**Work task:** Find every line in the records that holds the string "Gore". Copy each one.

┌─ Stored data

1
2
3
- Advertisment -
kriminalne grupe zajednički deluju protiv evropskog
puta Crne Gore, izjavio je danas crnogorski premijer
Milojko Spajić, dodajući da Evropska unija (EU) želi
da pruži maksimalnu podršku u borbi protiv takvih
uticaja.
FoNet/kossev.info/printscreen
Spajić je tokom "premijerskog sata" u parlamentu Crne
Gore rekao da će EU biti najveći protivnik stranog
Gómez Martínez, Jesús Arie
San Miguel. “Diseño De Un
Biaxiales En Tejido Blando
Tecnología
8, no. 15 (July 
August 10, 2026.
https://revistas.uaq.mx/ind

└─
┌─ Stored data

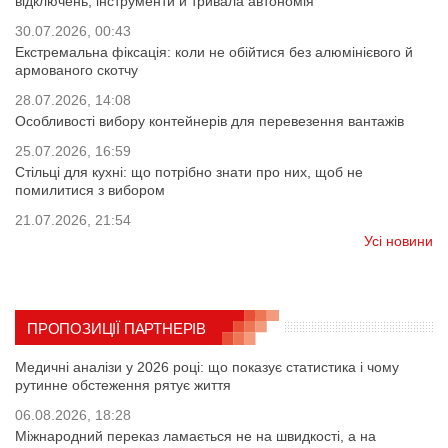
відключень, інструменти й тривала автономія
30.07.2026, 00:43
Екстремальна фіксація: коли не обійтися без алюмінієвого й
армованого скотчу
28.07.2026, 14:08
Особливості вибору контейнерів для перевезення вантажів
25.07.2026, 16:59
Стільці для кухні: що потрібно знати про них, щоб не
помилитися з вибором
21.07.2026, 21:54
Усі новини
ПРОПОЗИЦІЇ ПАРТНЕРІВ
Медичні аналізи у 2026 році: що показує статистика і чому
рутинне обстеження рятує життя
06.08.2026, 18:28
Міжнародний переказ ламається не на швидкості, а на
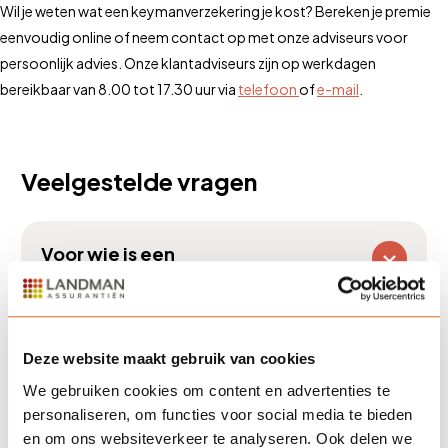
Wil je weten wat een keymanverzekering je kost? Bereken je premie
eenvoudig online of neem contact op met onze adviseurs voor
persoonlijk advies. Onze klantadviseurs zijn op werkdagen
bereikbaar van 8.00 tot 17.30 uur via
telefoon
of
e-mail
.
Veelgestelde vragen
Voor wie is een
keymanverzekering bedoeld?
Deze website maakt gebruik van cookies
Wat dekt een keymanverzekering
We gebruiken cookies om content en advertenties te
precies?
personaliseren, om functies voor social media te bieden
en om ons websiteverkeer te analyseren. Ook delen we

└─

**Task result:**
puta Crne Gore, izjavio je danas crnogorski premijer
Gore rekao da će EU biti najveći protivnik stranog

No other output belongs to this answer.